Real Leaders

By Understanding Your Parents, You Can Become a Better Manager

Portrait of senior potter at workshop

Whoever you are reading this article, I want you to take a moment and think about how you were raised as a child. I don’t want you to think about where, or the events of the era, or even about the quality of your childhood — simply, how your parent/s raised you. 

The reason this is important is because how you were raised affects not only how you interact with others, but also how you expect others to respond to you.  

To a great degree, we are the product of whatever parenting model was in vogue when we were children. I was raised in the early 60’s at a time when “permissive parenting” was all the rage and Dr. Benjamin Spock’s book “The Common Sense of Baby and Child Care” was the go-to source for young mothers. His approach to raising children was to be nurturing and to encourage their individuality. While this might sound very similar to how children are raised today, in reality, children of the 60’s were taught to be very respectful of and deferential to authority figures. If one thinks in terms of the four predominant parenting styles — authoritarian, permissive, authoritative, and neglectful — Spock’s model would be more authoritarian, although it would seem permissive compared to the previous generation.

Tell-Do Parenting

Most Boomers (my generation) were raised in what I refer to as a “Tell-Do” household. Instructions came from the top in a command-and-control parenting style. The parents were the commanders; the children were the subordinates. As children, Boomers were told by their parents what to do and they listened. When our parents said jump, we asked how high. There wasn’t any debate to be had. Failing to comply would result in unpleasant repercussions. “Wait till your father gets home,” was the most dreaded string of words in the English language.

Suggest-Do Parenting

Gen X kids grew up in a markedly different environment than Boomers. Changing economic and social conditions gave Gen X a much longer leash. More and more women were entering the workplace and taking on full-time employment, which meant that Gen X was raised by busy working parents who couldn’t watch over their children at all hours. Between school dismissal and parents getting home from work, Gen X spent many hours home alone, creating our first latchkey children. Their parents were forced to trust them to make many choices on their own, and because there wasn’t anyone around to issue direct orders, Gen X learned to be independent by necessity.

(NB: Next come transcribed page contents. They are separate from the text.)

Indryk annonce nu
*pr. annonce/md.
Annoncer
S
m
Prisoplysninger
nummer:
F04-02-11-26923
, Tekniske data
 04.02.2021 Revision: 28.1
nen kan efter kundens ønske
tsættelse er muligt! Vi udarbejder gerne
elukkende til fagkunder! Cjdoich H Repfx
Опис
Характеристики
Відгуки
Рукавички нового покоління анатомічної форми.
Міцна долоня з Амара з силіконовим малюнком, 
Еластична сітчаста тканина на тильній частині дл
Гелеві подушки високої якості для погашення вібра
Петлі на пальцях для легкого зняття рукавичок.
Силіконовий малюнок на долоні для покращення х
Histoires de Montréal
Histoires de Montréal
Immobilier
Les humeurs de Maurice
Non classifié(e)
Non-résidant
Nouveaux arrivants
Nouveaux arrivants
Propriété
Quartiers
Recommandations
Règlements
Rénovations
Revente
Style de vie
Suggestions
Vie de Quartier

This independence resulted in some leveling of the top-down authority model. The Tell-Do model of parenting gave way to more of a Suggest-Do model. Rather than issuing orders for and about everything, parents would often suggest what their children should do.

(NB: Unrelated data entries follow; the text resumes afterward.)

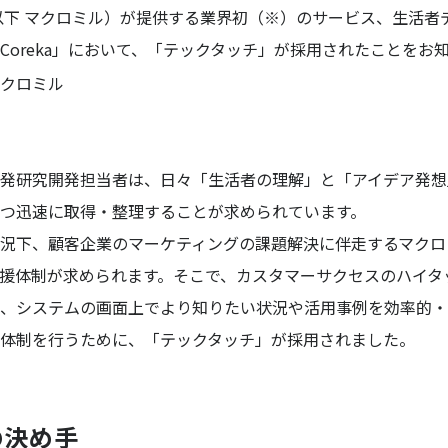
以下 マクロミル）が提供する業界初（※）のサービス、生活者
Coreka」において、「テックタッチ」が採用されたことをお
発研究開発担当者は、日々「生活者の理解」と「アイデア発想
つ迅速に取得・整理することが求められています。
況下、顧客企業のマーケティングの課題解決に伴走するマクロ
援体制が求められます。そこで、カスタマーサクセスのハイタ
、システムの画面上でより知りたい状況や活用事例を効率的・
体制を行うために、「テックタッチ」が採用されました。
の決め手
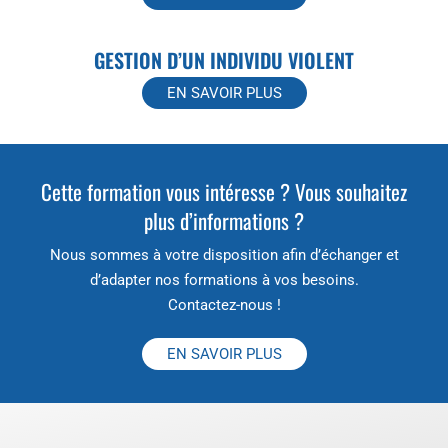
GESTION D’UN INDIVIDU VIOLENT
EN SAVOIR PLUS
Cette formation vous intéresse ? Vous souhaitez
plus d’informations ?
Nous sommes à votre disposition afin d’échanger et
d’adapter nos formations à vos besoins.
Contactez-nous !
EN SAVOIR PLUS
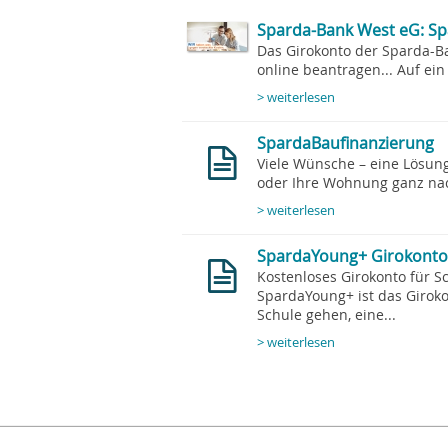
Sparda-Bank West eG: S
Das Girokonto der Sparda-Ba
online beantragen... Auf ein 
> weiterlesen
SpardaBaufinanzierung
Viele Wünsche – eine Lösung
oder Ihre Wohnung ganz nac
> weiterlesen
SpardaYoung+ Girokonto
Kostenloses Girokonto für S
SpardaYoung+ ist das Girokon
Schule gehen, eine...
> weiterlesen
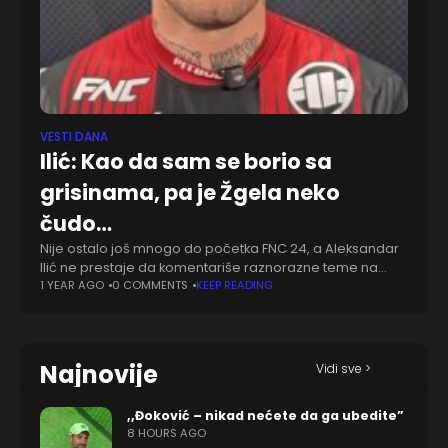
VESTI DANA
Ilić: Kao da sam se borio sa
grisinama, pa je Žgela neko
čudo…
Nije ostalo još mnogo do početka FNC 24, a Aleksandar
Ilić ne prestaje da komentariše raznorazne teme na
društvenim mrežama. Zajedno sa njim u ring će Mario
1 YEAR AGO
0 COMMENTS
KEEP READING
Žgela u Zagrebu,
Najnovije
Vidi sve >
,,Đoković – nikad nećete da ga ubedite”
8 HOURS AGO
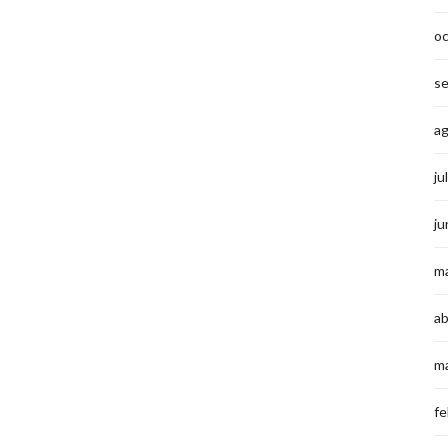
o
s
a
ju
ju
m
ab
m
fe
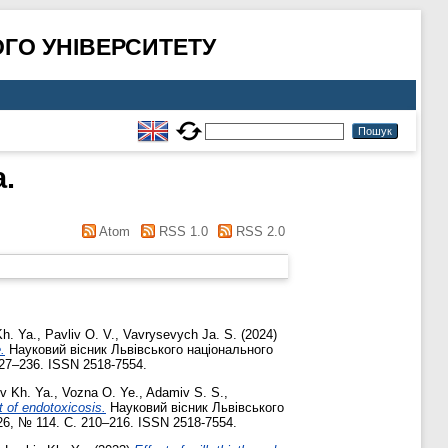
ГО УНІВЕРСИТЕТУ
a.
Atom
RSS 1.0
RSS 2.0
Kh. Ya.
,
Pavliv O. V.
,
Vavrysevych Ja. S.
(2024)
.
Науковий вісник Львівського національного
227–236. ISSN 2518-7554.
v Kh. Ya.
,
Vozna O. Ye.
,
Adamiv S. S.
,
t of endotoxicosis.
Науковий вісник Львівського
26, № 114. С. 210–216. ISSN 2518-7554.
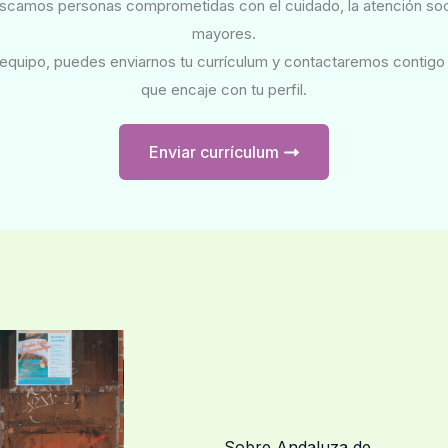
uscamos personas comprometidas con el cuidado, la atención socia
mayores.
o equipo, puedes enviarnos tu currículum y contactaremos conti
que encaje con tu perfil.
Enviar currículum
Sobre Andaluza de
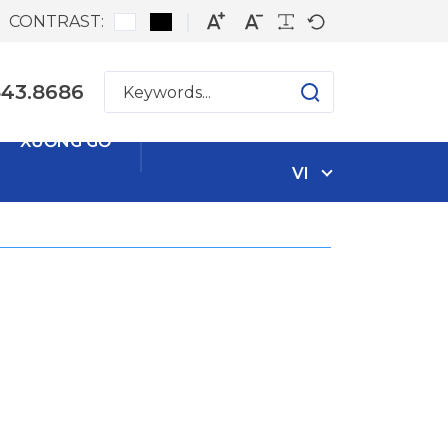
CONTRAST:
543.8686
XƯỞNG GỖ
VI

While they might sometimes be strong suggestions that might eventually result in repercussions if not heeded, children knew that their parents had a more limited ability to enforce the rules when they weren’t around. It was also easier for busy parents to simply allow their children to manage the small details of their own lives. This dynamic instilled Gen X with a spirit of self-sufficiency. Considering again the parenting styles, this would be more likened to the permissive style and at its worst, the neglectful.

Engage-Discuss Parenting

While Gen X was raised to be more independent, Millennials were brought up under a whole new paradigm of “Engage-Discuss” in which parenting became more facilitative than it had ever been before. So far, this trend has largely continued into Gen Z, as they grow up and come of age.

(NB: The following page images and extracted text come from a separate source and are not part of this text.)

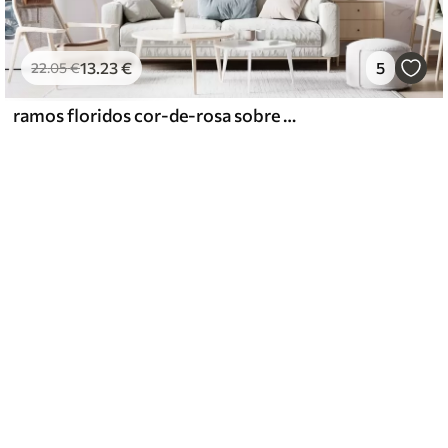
13
.23
€
5
22
.05
€
ramos floridos cor-de-rosa sobre um fundo cor-de-rosa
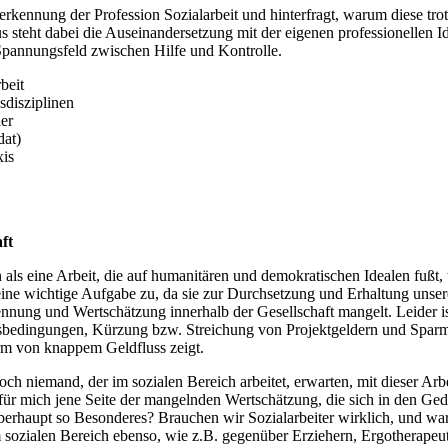
rkennung der Profession Sozialarbeit und hinterfragt, warum diese trot
steht dabei die Auseinandersetzung mit der eigenen professionellen Id
 Spannungsfeld zwischen Hilfe und Kontrolle.
beit
sdisziplinen
er
dat)
xis
ft
ion als eine Arbeit, die auf humanitären und demokratischen Idealen 
ine wichtige Aufgabe zu, da sie zur Durchsetzung und Erhaltung unser
ennung und Wertschätzung innerhalb der Gesellschaft mangelt. Leider ist 
tsbedingungen, Kürzung bzw. Streichung von Projektgeldern und Sparma
orm von knappem Geldfluss zeigt.
ch niemand, der im sozialen Bereich arbeitet, erwarten, mit dieser Arbe
 für mich jene Seite der mangelnden Wertschätzung, die sich in den G
er überhaupt so Besonderes? Brauchen wir Sozialarbeiter wirklich, und w
sozialen Bereich ebenso, wie z.B. gegenüber Erziehern, Ergotherape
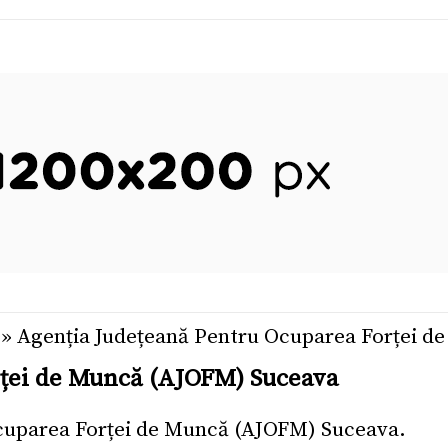
»
Agenția Județeană Pentru Ocuparea Forței 
rței de Muncă (AJOFM) Suceava
Ocuparea Forței de Muncă (AJOFM) Suceava.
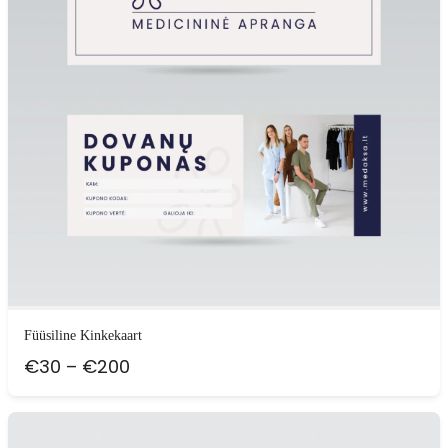
Füüsiline Kinkekaart
Hinnavahemik:
€
30
–
€
200
€30
kuni
€200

While the Engage-Discuss dialogue-based model does not call for an abolishment of hierarchy, this interaction involves open communication between the authority figure (i.e. parent) and the subordinate (i.e. child). Rather than harnessing punishment and guilt to change behavior, the authority figure enters into an open dialogue with the subordinate and discusses corrective behavior. This model hinges on a mutually established understanding that can only be achieved when the authority figure eschews coercion for open dialogue. This parenting style would likely fall under the auspices of the authoritative model.

The data suggest there is tremendous benefit in adopting the “Engage-Discuss” model in the workplace. According to William Strauss and Neil Howe in their book Millennials Rising, published in 2000, Millennials have experienced a decrease in crime rates, alcohol, and drug abuse, and exhibit a greater sense of responsibility to others and the environment, as compared to previous generational cohorts. It appears that this model of parenting works and makes great citizens of children.

Gen Z is now entering the workplace and they, too, have been raised on a variation of the Engage-Discuss” parenting model. Again, relating this to one of the parenting styles, this would likely be some combination of authoritative, with a bias toward the permissive. Time will tell, as they enter the workplace in ever larger numbers, if they will interact differently than their Millennial brethren.

When in Doubt, Have a Conversation

We now have a workplace with multiple generations who, as a consequence of how they were raised, are likely to have different expectations and habits in terms of interacting with colleagues. Boomer and Gen X managers need to recognize that younger workers may respond differently than they themselves would have at their age. Moreover, they must be willing to embrace, rather than attempt to stifle, these differences.

By choice or necessity, each successive generation has been raised somewhat differently than their parents. We just need to accept that having conversations, which worked so well in the home, can and does function in the workplace.